Diagnostic utility of ASL-MRI and FDG-PET in the behavioral variant of FTD and AD.

OBJECTIVE: To compare the values of arterial spin-labeled (ASL) MRI and fluorodeoxyglucose (FDG) PET in the diagnosis of behavioral variant of frontotemporal dementia (bvFTD) and Alzheimer's disease (AD). METHODS: Partial least squares logistic regression was used to identify voxels with diagnostic value in cerebral blood flow (CBF) and cerebral metabolic rate of glucose (CMRgl) maps from patients with bvFTD (n = 32) and AD (n = 28), who were compared with each other and with cognitively normal controls (CN, n = 15). Diagnostic values of these maps were compared with each other. RESULTS: Regions that differentiated each disorder from controls were similar for CBF and CMRgl.
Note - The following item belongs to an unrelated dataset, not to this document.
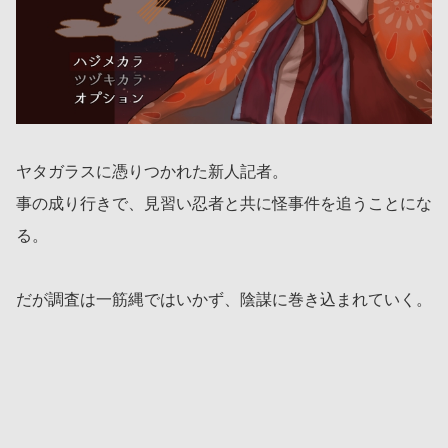
ヤタガラスに憑りつかれた新人記者。
事の成り行きで、見習い忍者と共に怪事件を追うことにな
る。
だが調査は一筋縄ではいかず、陰謀に巻き込まれていく。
For differentiating AD from CN, the areas under the curve (AUC) for CBF (0.89) and CMRgl (0.91) were similar, with similar sensitivity (CBF: 86%, CMRgl: 78%) and specificity (CBF: 92%, CMRgl: 100%). Likewise, for differentiating bvFTD from CN performances of CBF (AUC = 0.83) and CMRgl (AUC = 0.85) were equivalent, with similar sensitivity (CBF: 78%, CMRgl: 79%) and specificity (CBF: 92%, CMRgl: 100%). In differentiating bvFTD from AD, classification was again similar for CBF (AUC = 0.87) and CMRgl (AUC = 0.79), as were sensitivity (CBF: 83%, CMRgl: 89%) and specificity (CBF: 93%, CMRgl: 78%). None of the differences in any performance measure were statistically significant. INTERPRETATION: ASL-MRI has similar diagnostic utility as FDG-PET in the diagnosis of AD and bvFTD. Continued development of ASL-MRI as a diagnostic tool for neurodegenerative dementias is warranted.